In a private structure, Musk could be even more constrained by his investors than today
On the back of a 2-3 percent investment by the Saudi sovereign wealth fund, Elon Musk has just taken the business community by surprise when he said he had secured financing steps to take Tesla private. This morning, the Financial Times reveals that actually, the board has only begun evaluating this option.
Musk argues that the pressure of short sellers and the volatility of Tesla’s stock is distracting him and his employees way too much: They cannot concentrate on the long term. Musk has probably in mind a similar move that Michael Dell made in 2013.
So, the first question that comes to mind is: What are the pros and cons of being publicly listed versus privately owned? On the one hand, companies have to comply with cumbersome, elaborate and expensive standards of financial reporting. The firm doesn’t need just a compelling strategy; it also needs a strategy communicated to arouse the passion of the investment community. The art of communication is critical because more often than not, analysts and shareholders usually expect a very charismatic performance from the CEO during regular financial presentations. This can be a tough act to perform.
However, when a company becomes large, the alternative for getting the required funds is debt (which also has its shortcomings) and restructuring the ownership by bringing in very deep-pocketed investors. With a $70 billion current valuation, speculations abound on whether there are enough investors with the right profile and the right amount of cash out there. Thus, doubts would appear about whether Tesla would have the fire power to continue its cash-burning expansion.
What is pushing Musk? He says short-sellers exasperate him because they don’t get his long-term vision. Apparently, he takes this very personally. But his nostalgia for his startup days when he was the sole master on board might play a big role too. But, reaching a new stage of growth, Tesla needs the scale, the financing and governance arrangements that can take it forward as Chinese competitors such as NIO and BYD might actually leapfrog Tesla.
Nostalgia is the last thing Tesla needs. Here is why:
• Although constraining, the pressure of financial analysts and markets also makes sure that a company does not procrastinate about delivering on its vision. Tesla has repetitively missed launch and production deadlines, an indication that it needs such discipline;
• In a well-governed organisation, the CEO should delegate operations enough in order to focus on the long term vision. In companies like Apple and LVMH, two hugely successful public companies, the level of decentralisation of management and the clear distribution of roles ensure these companies can focus on the long term and execute well and deliver quarterly results in the short term. We have indications that authority is way too concentrated in Musk’s hands, and this is not healthy. In a complex world where unpredictability is the norm, no CEO can create the necessary level of agility on his/her own;
• In a private structure, Musk could be even more constrained by his investors than today. In fact, like all technology-listed firms that have enjoyed much more leniency from analysts and markets than traditional industrial ones, Musk could exhaust the patience of his private investors much more quickly than on the financial markets. If that happened, he could be sacked by his new owners. By contrast, the Chinese are in for the long term: immediate vicissitudes do not matter. A failure of Tesla due to internal disputes and the lack of funding would irremediably jeopardise the chances of the West of keeping a champion in this type of technology.

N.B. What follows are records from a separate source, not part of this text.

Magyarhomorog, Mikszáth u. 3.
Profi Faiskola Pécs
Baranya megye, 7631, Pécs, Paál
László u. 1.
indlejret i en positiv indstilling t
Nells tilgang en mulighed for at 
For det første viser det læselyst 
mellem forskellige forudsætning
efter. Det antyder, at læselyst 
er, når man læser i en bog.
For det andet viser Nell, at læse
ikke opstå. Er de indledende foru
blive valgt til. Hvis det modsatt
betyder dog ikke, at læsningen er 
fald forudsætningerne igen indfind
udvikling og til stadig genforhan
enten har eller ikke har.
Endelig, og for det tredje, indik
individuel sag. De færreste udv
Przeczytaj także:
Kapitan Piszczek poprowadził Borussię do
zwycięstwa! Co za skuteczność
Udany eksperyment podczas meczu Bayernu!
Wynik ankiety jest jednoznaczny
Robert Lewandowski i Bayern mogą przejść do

• Setting up a new ownership structure will be time consuming. For a while, it may distract Musk and Tesla from competing against the new Chinese (and Europeans) kids on the block.
• Dell is preparing a return to a stock-exchange. The company was really in difficult posture when Michael Dell and his board chose to delist it in 2013. This is not the case for Tesla. Although long to come, the company has delivered and accelerated the transition into electrical transportation in a remarkable way.
• Elon Musk has all the charisma necessary to continue communicating his strategy and vision. What he needs is the humbleness to accept that the new stage of Tesla’s growth requires different leadership attributes. He should remember what happened to Travis Kalanick. If one is no longer the right person for the next growth phase, the way out is not far.